- Sire: Fappiano
- Grandsire: Mr. Prospector
- Dam: Demure
- Damsire: Dr. Fager
- Sex: Stallion
- Foaled: 1986
- Country: United States
- Colour: Bay
- Breeder: Tartan Stable
- Owner: Sheikh Mohammed
- Trainer: Gary F. Jones
- Record: 12: 4-3-1
- Earnings: $754,419

Major wins
- NYRA Mile (1990) San Diego Handicap (1990)

= Quiet American (horse) =

American-bred Thoroughbred racehorse

Quiet American (April 29, 1986 – October 14, 2016) was an American thoroughbred racehorse foaled in Florida. He was out of the Dr. Fager mare Demure, by the Grade I winner Fappiano, son of Mr. Prospector.
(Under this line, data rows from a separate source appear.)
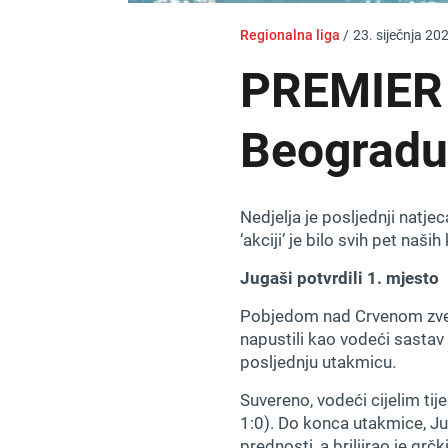
Regionalna liga
/
23. siječnja 20
PREMIER 
Beogradu 
Nedjelja je posljednji natj
‘akciji’ je bilo svih pet na
Jugaši potvrdili 1. mjesto
Pobjedom nad Crvenom zvezd
napustili kao vodeći sastav 
posljednju utakmicu.
Suvereno, vodeći cijelim t
1:0). Do konca utakmice, Ju
prednosti, a briljirao je 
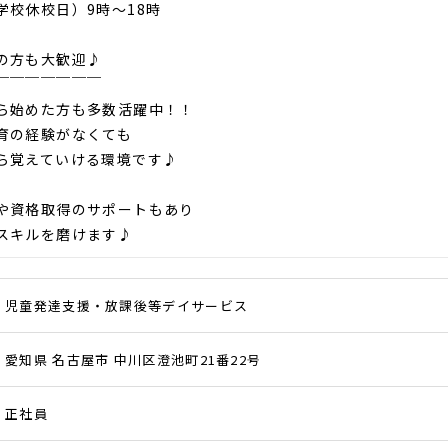
学校休校日）9時～18時
の方も大歓迎♪
￣￣￣￣￣￣￣
ら始めた方も多数活躍中！！
育の経験がなくても
ら覚えていける環境です♪
や資格取得のサポートもあり
スキルを磨けます♪
児童発達支援・放課後等デイサービス
愛知県 名古屋市 中川区澄池町21番22号
正社員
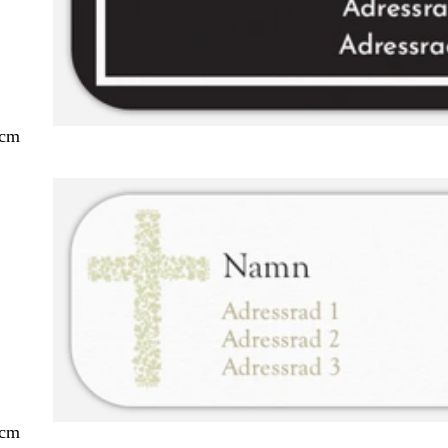
 cm
 cm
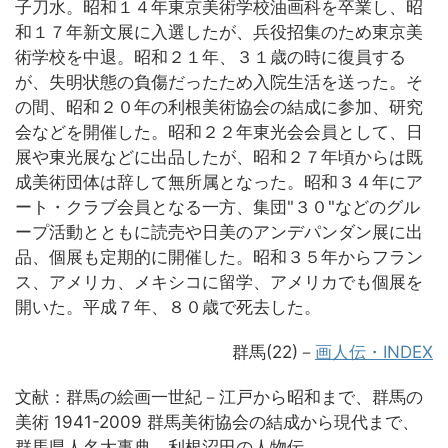
子刀水。昭和１４年東京美術学校油画科を卒業し、昭
和１７年新文展に入選したが、兵役招集のため東京美
術学校を中退。昭和２１年、３１歳の時に復員する
が、失明状態の負傷だったため入院生活を送った。そ
の間、昭和２０年の利根美術協会の結成に参加、研究
会などを開催した。昭和２２年東光会会員として、日
展や東光展などに出品したが、昭和２７年頃からは既
成美術団体は辞して無所属となった。昭和３４年にア
ート・クラブ会員となる一方、集団"３０"などのグル
ープ活動とともに読売や日美のアンデパンダン展に出
品、個展も定期的に開催した。昭和３５年からフラン
ス、アメリカ、メキシコに留学、アメリカでも個展を
開いた。平成７年、８０歳で死去した。
群馬(22)－
画人伝・INDEX
文献：群馬の絵画一世紀－江戸から昭和まで、群馬の
美術 1941-2009 群馬美術協会の結成から現代まで、
群馬県人名大事典、利根沼田の人物伝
Purchased for $300,000 as a yearling at the 1987 Fall Fasig-Tipton Tartan Stable Dispersal Sale by Sheikh Mohammed bin Rashid Al Maktoum, Quiet American was very lightly raced at 2 and 3 and didn't come into his own until age 4, where he won both the NYRA Mile and the San Diego Handicap.

== Stud career==

Retired to stud at Darley Stud in 1992, Quiet American produced multiple stakes winners, with the most famous being Kentucky Derby winner Real Quiet. In total, he sired over 50 stakes winners with a cumulative earnings of $57 million.

Quiet American is also the sire of:
- 1997 Eclipse Champion Older Dirt Mare Hidden Lake
- Grade 1 winner and Eclipse Champion producer Cara Rafaela
- Grade 1 winner Switch
- Grade 1 winner Seattle Smooth
- Horse of the Year Saint Liam's dam Quiet Dance
- The sturdy millionaire Star Guitar

Quite American was pensioned from stud duty in 2013 and was in full retirement with the likes of Holy Bull and Cherokee Run. He was euthanized on October 14, 2016, at the age of 30. Godolphin's American representative Dan Pride said "To achieve what he did as a racehorse and as a stallion, and then be able to live a long and happy life, is really what one hopes for any horse. His legacy will certainly live on through his sons and daughters. He was such a favorite of ours as well as fans in general. We're all going to miss him".